Algorithmic ideation: a proof of concept
Preliminary results from work done by the PI’s previous co-founder, Aaron Wise, Ph.D. and the PI, Murat Can Cobanoglu, Ph.D. show that representing the set of drug-target and target-disease (disease being cancer types) relationships as a sparse tensor, and then using low-rank tensor completion to predict new interactions can make identify correct interactions 104-fold more efficiently than brute-force random screening (Wise and Cobanoglu, 2016).
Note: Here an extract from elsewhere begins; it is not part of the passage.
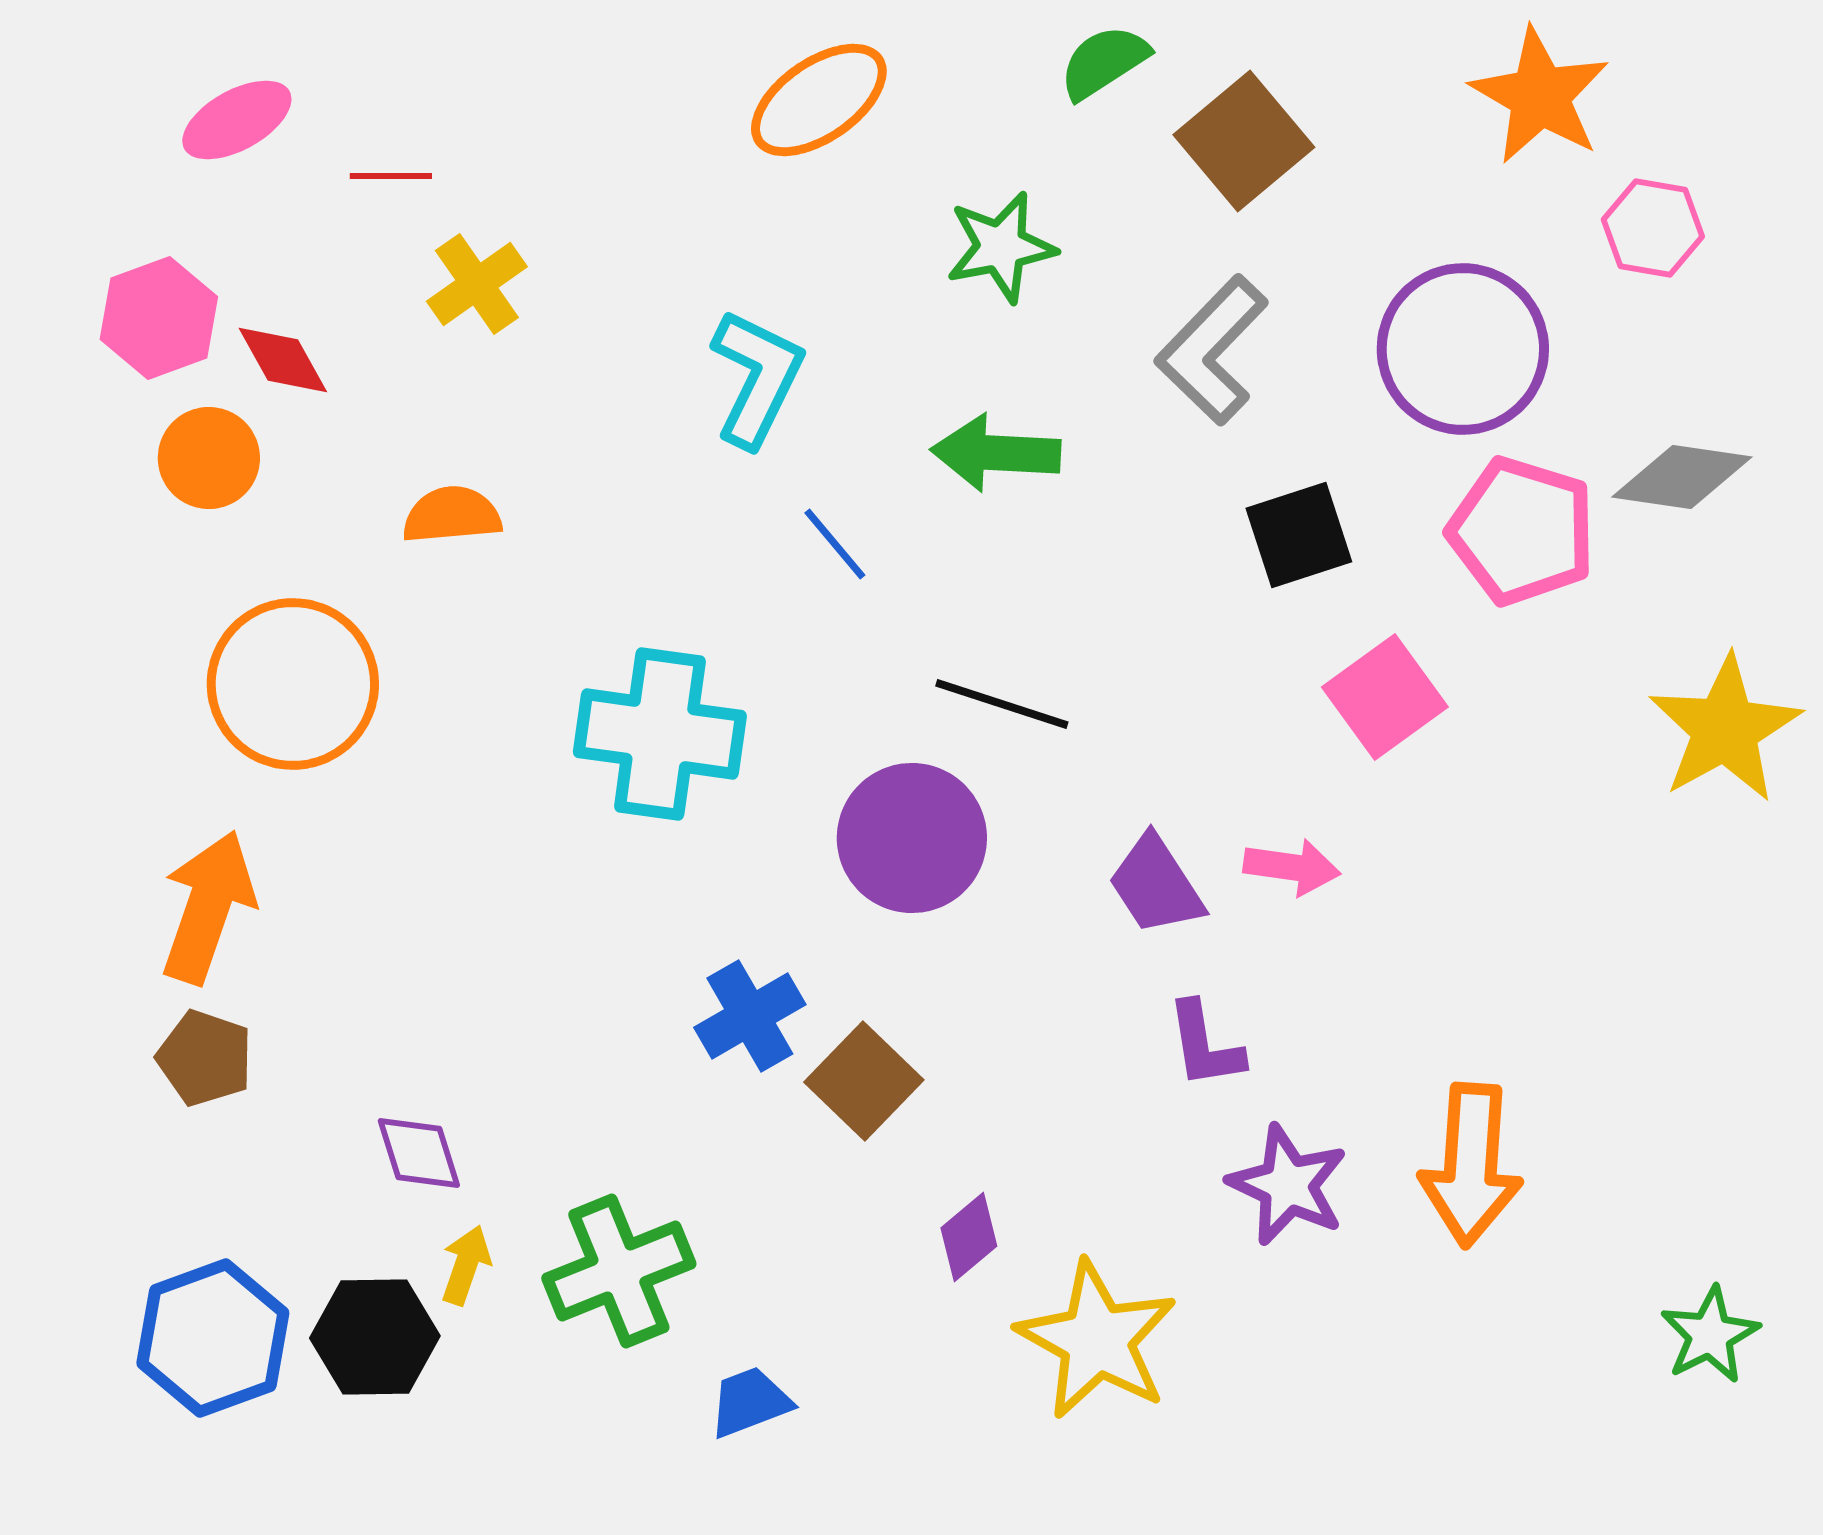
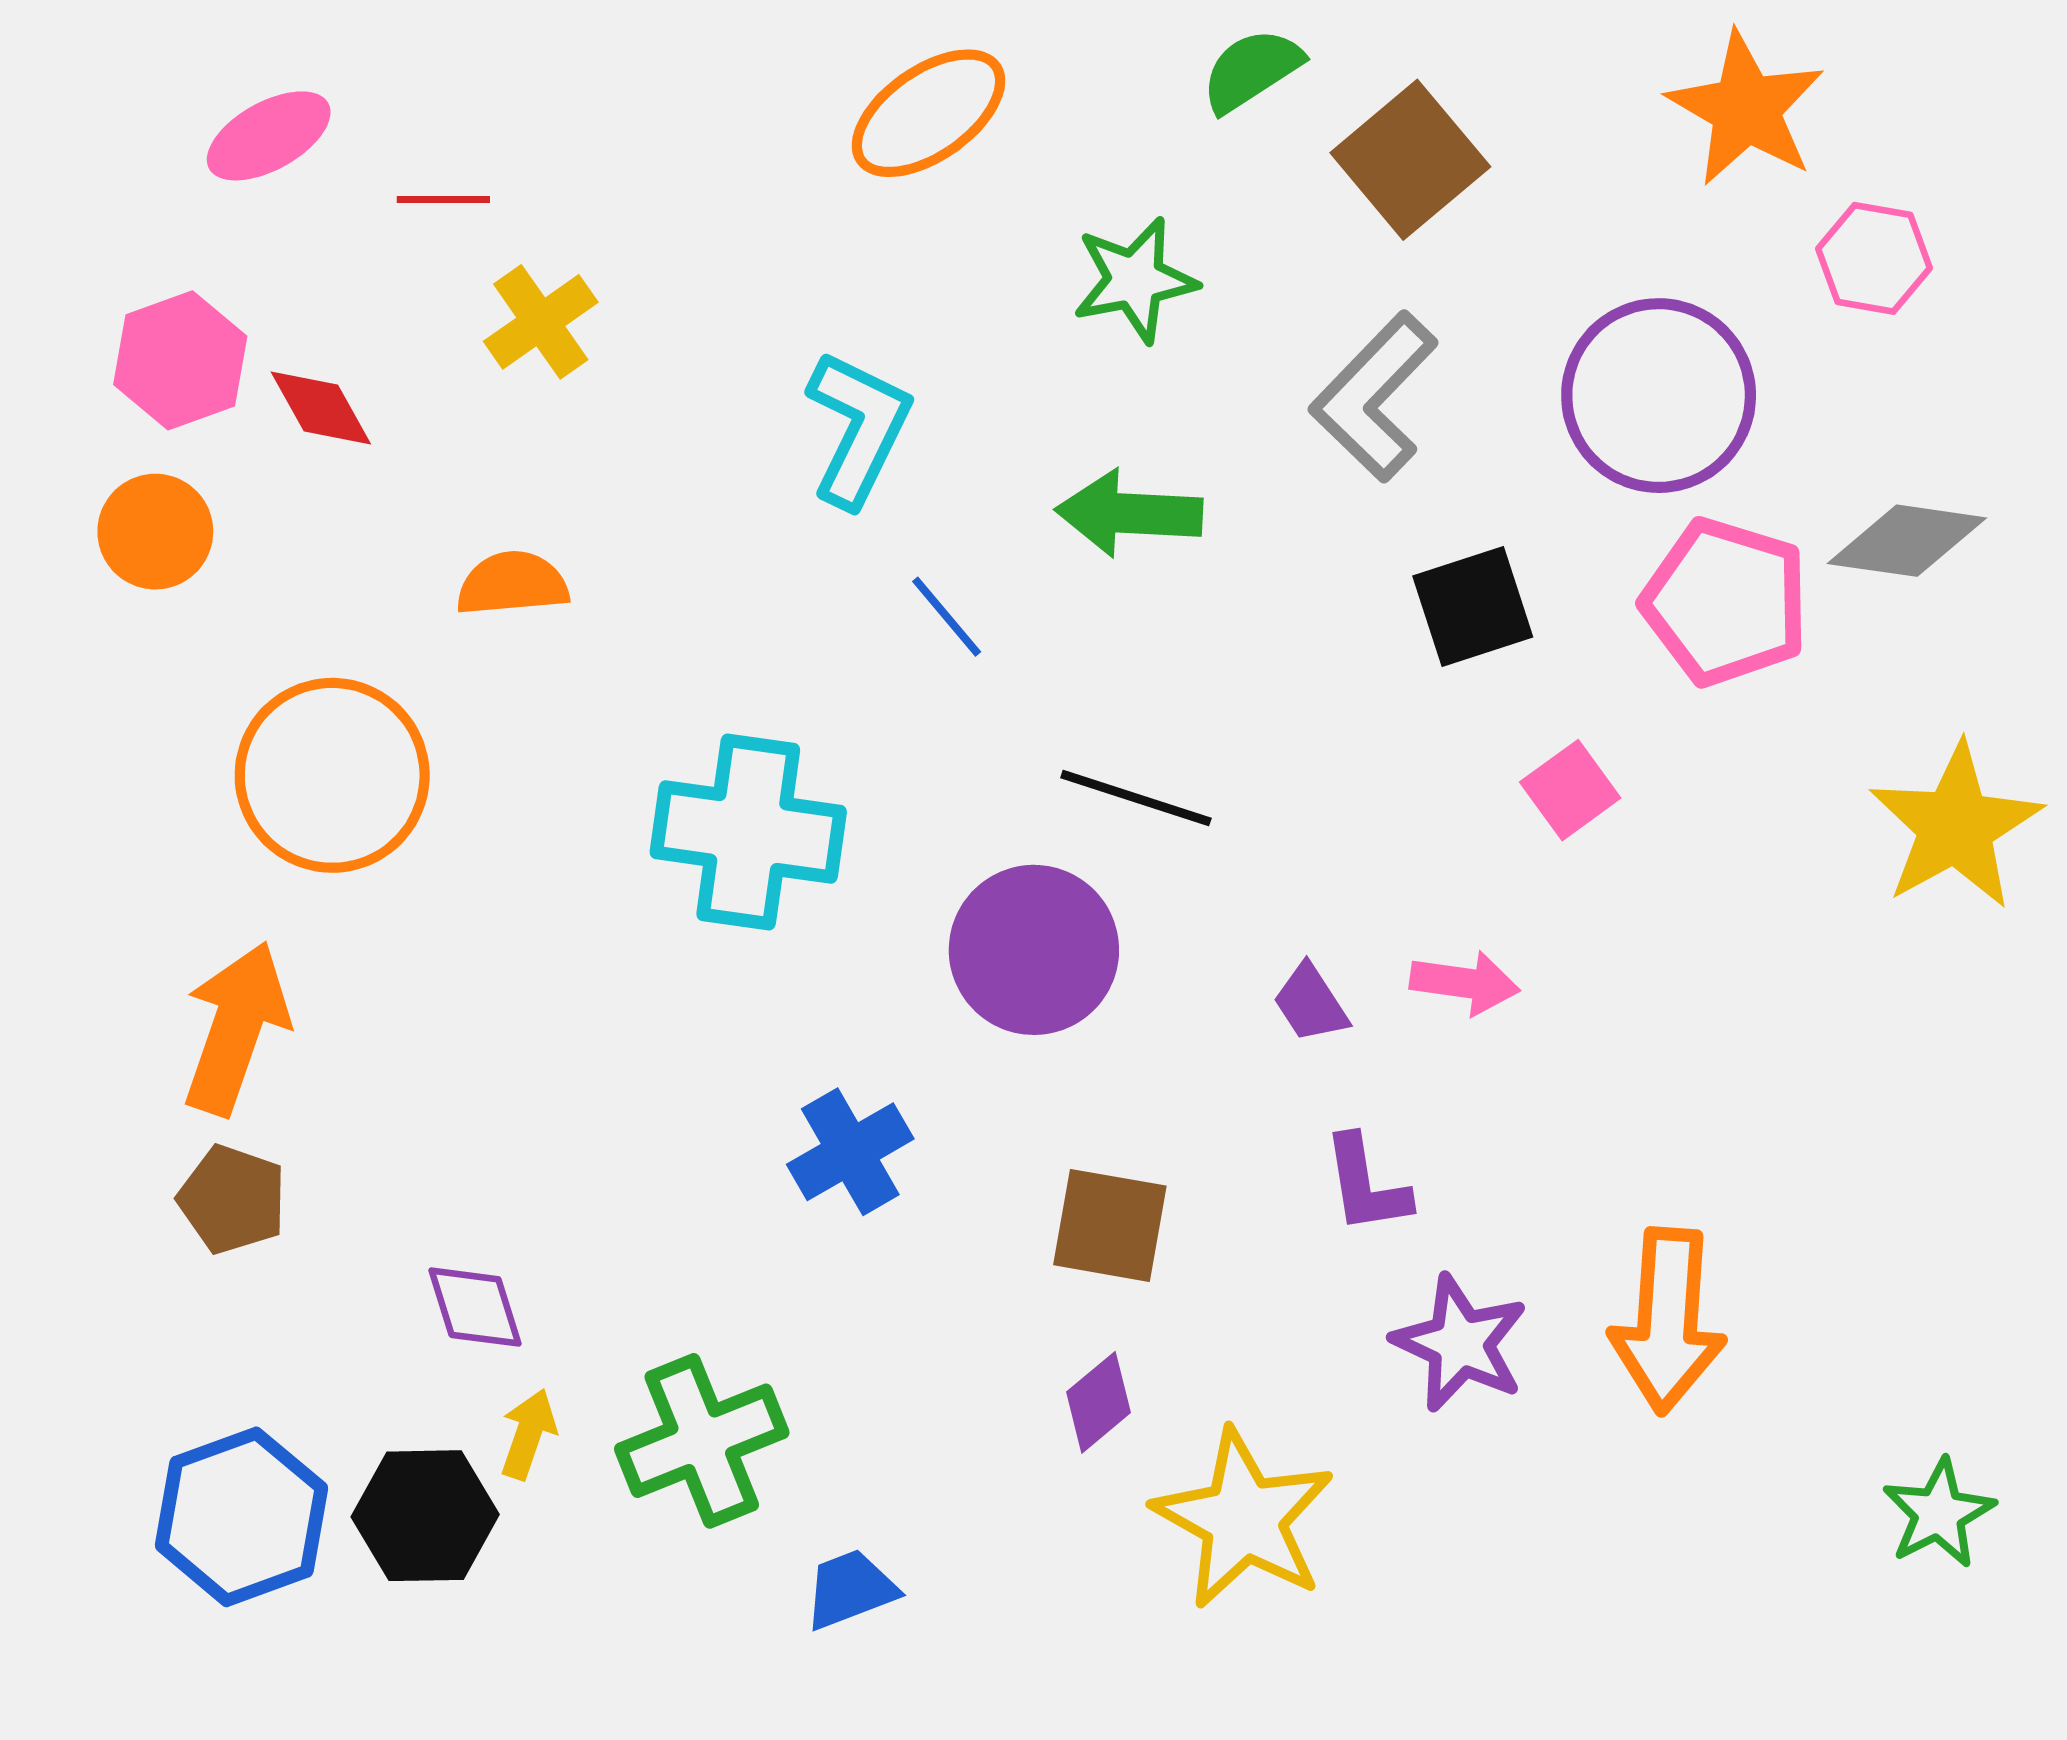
orange circle: (209, 458) -> (155, 532), moved
pink square: (1385, 697) -> (1570, 790), size x0.7
purple trapezoid: (1156, 885) -> (1311, 1003), size x0.7
brown square: (864, 1081) -> (1110, 1225), moved, turned -34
Detailed description of the proof of concept and the results are available as a preprint on bioRxiv at: http://biorxiv.org/content/early/2016/06/08/057901 and the entire source code is open source and available here: https://bitbucket.org/aiinc/drugx.
We pursue an integrated experimental / computational strategy: developing clinically relevant functional assays, and the machine learning algorithms / software that will guide these assays. For the clinically relevant assay, our goals are to characterize and reconstruct the human in vivo extracellular matrix (ECM); co-culture the stromal, immune and malignant cells; and incorporate perfusion. For the machine learning, we already have the public prototype with multiple improvements planned on it to enable the incorporation of higher dimensional omics data such as proteomics, metabolomics, epigenomics. We closely follow work in the active learning and collaborative filtering fields of machine learning research.
Iorio, F., Knijnenburg, T.A., Vis, D.J., Bignell, G.R., Menden, M.P., Schubert, M., Aben, N., Gonçalves, E., Barthorpe, S., Lightfoot, H., et al. (2016). A Landscape of Pharmacogenomic Interactions in Cancer. Cell 166, 740–754.
Majumder, B., Baraneedharan, U., Thiyagarajan, S., Radhakrishnan, P., Narasimhan, H., Dhandapani, M., Brijwani, N., Pinto, D.D., Prasath, A., Shanthappa, B.U., et al. (2015). Predicting clinical response to anticancer drugs using an ex vivo platform that captures tumour heterogeneity. Nat. Commun. 6, 6169.
Warmuth, M.K., Liao, J., Ratsch, G., Mathieson, M., Putta, S., and Lemmen, C. (2003). Active Learning with Support Vector Machines in the Drug Discovery Process. J. Chem. Inf. Comput. Sci. 43, 667–673.